Earlier this morning I read in another blog about the vast difference between angels as described in the Bible and in Christian tradition and angels as conceived by contemporary society.  It is easy to assume that people are being carelessly poetic when they talk as though angels are the ghosts of "good" people (usually anyone who was "nice", or at least not totally monstrous -- there is rarely significant overlap with the Catholic teaching on the communion of Saints) or that they are basically just like humans with a few neat abilities (to become invisible, to teleport, and immortality, for example).   

Henry Ossawa Tanner - The Annunciation
I really like the representation of the angel Gabriel in Henry Ossawa Tanner's "The Annunciation".
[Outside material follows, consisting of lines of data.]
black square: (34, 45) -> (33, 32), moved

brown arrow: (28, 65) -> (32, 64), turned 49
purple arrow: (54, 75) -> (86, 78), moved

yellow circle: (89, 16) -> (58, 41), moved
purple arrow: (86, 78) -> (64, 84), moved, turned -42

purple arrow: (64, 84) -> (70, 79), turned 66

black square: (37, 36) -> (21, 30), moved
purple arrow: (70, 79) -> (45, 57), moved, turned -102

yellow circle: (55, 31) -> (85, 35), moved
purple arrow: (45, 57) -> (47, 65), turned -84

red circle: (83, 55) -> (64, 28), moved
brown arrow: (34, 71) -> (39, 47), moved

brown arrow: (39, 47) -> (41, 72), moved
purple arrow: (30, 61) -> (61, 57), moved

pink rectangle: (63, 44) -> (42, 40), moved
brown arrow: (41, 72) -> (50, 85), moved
Angels are very different from that.  They are spirits that were never human or even truly incarnate, which means being a union of body and soul.  Christian teaching is not consistent with the idea that our bodies are "merely shells"; thus
  • reincarnation is impossible (it would mean the same soul going into a different body), 
  • at the Resurrection Christ rose in His own body, He did not create a new one and leave the old one in the tomb, and
  • the general resurrection will reunite both the blessed and the damned with their own bodies.
Yes, when angels reveal themselves, they appear to have bodies.  If they didn't, we couldn't see them and would not know how to interact with them.  In some cases, they are apparently present only to the mind of the person to whom they reveal themselves, but in others they seem to control a kind of tangible puppet, though that is no more a part of them than a puppet is a part of the puppeteer.  Also, note that the descriptions of angels are frequently almost incomprehensible -- almost impossible to visualize.  I think the reason for this is to emphasize that angels are indeed very different than anything we meet in our everyday lives.

When I imagine angels, though, I now think back to a very odd dream I had about a dozen years ago.  
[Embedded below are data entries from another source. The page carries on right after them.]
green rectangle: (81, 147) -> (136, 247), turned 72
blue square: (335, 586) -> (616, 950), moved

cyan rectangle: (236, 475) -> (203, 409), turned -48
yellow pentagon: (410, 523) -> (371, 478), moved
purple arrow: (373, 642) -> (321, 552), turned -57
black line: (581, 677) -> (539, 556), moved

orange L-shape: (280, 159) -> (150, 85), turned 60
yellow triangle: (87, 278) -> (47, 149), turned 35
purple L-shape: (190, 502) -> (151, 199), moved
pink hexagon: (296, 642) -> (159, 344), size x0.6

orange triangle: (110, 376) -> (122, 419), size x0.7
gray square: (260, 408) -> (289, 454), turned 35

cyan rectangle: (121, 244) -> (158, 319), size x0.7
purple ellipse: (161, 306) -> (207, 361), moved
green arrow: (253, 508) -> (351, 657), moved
I dreamed I was in the Holy Land, and there was a line of elderly Israelis waiting to catch the next bus.  Suddenly a van spun around the corner and crashed into a wall.  I knew somehow that this was a partially botched terrorist attempt on the line of people waiting for the bus; the van contained two liquid chemicals, each harmless in itself, that would create a powerful poison gas when mixed.
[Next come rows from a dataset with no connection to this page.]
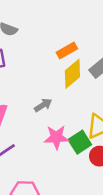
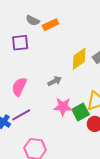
orange rectangle: (67, 50) -> (50, 25), moved

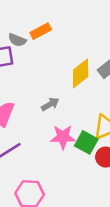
gray semicircle: (33, 20) -> (17, 40), moved
green square: (81, 112) -> (86, 142), turned -30

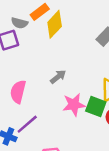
yellow diamond: (81, 73) -> (55, 24), moved

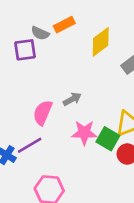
yellow diamond: (55, 24) -> (101, 42), moved
pink semicircle: (18, 92) -> (43, 113), moved

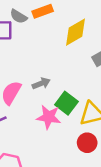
green square: (108, 139) -> (66, 103), moved

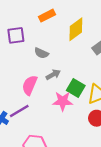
gray semicircle: (19, 16) -> (41, 53), moved

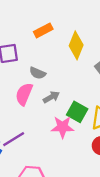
yellow diamond: (76, 29) -> (76, 45), turned -30
pink semicircle: (30, 85) -> (24, 94), moved

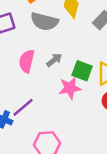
gray semicircle: (38, 73) -> (44, 21), moved, size x1.6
For some reason I was not really worried about my own safety or that of the people standing in line, but I was very concerned for a little girl who continued playing near the van, which even then was leaking chemicals.  I said something to her (I don't remember the exact details of much of the conversation), but she told me it was all right:  as Michael is the angel of protection for the Jewish people, so she was the angel of death.  She was there to escort the elderly Jews to their final destinations.  Then my eyes were opened. 

Anyone who has been to church much at all will be familiar with the expression "my eyes were opened", but the actual experience of it was something of a shock.  Basically, I noticed that I had been seeing all along that she was completely white -- not just white like a piece of paper, but glowing white like a fluorescent bulb, or, to very slightly paraphrase Matthew 28:3, "Her countenance was as lightning, and her raiment as snow" -- although, really, her raiment was also glowing.  The experience was something like the difference between the way a city or building looks when you first see it, without knowing where things are or how they relate to each other, and how it looks when you have lived or worked in it for a few years; or how a piece of music like the 1812 Overture sounds different when you understand the meaning behind the musical themes.  Even closer is the experience I have had a few times in which I have passed a sign without reading it but been able to remember it clearly enough to read it in my memory.

In my dream I was shocked at this discovery, but not really alarmed.  She was not evil, she was simply carrying out a duty God had given her, and since I am not Jewish, she had no business with me.  She was, however, a being whose very nature demanded respect.  Forget all the silly nonsense people say about how they would do this or that "cute" thing if they were to meet an angel or God; they don't know what they are talking about.  So although I wondered for a moment where she was taking them, I did not ask; it seemed to be none of my business and an impertinent question, and asking an impertinent question of one such as herself simply Is Not Done.  Likewise, I felt that it would be possible to reach out and touch her, but that this would be both inappropriate and unwise; I was sure she would burn my hand, not like fire burns with heat, but like liquid nitrogen burns with cold.

That was all the dream, or at least all I remember of it.  It surprised me in that I had always imagined the angel of death before as either being just one angel (like the Grim Reaper) or maybe being each person's individual guardian angel; the idea of a different angel of death for each nation had never occurred to me, though it does seem to fit well with certain Scriptural passages, especially Daniel 10:13, and with the angelic hierarchy.  Maybe such an angel of death would be a Principality.

Yes, I know all this was just a dream, and that

Like one grasping at shadows or chasing the wind,so anyone who believes in dreams.What is seen in dreams is a reflection,the likeness of a face looking at itself.-- Sirach 34:2,3 (NAB)
I do not take this to be anything more than food for thought, but it has given me much to think about.  

One last thing.   A year or two after having this dream, I told a Jewish friend that I had had a very strange dream in which I met the angel of death for the Jewish people.  I was afraid he would take offense at this, but he was not only a friend, he was also very reasonable.  The question he asked in response, though, gave me the shivers:  "What did she look like?"  Until I had the dream, I had never thought of any angel of death as female, but that is the Jewish tradition.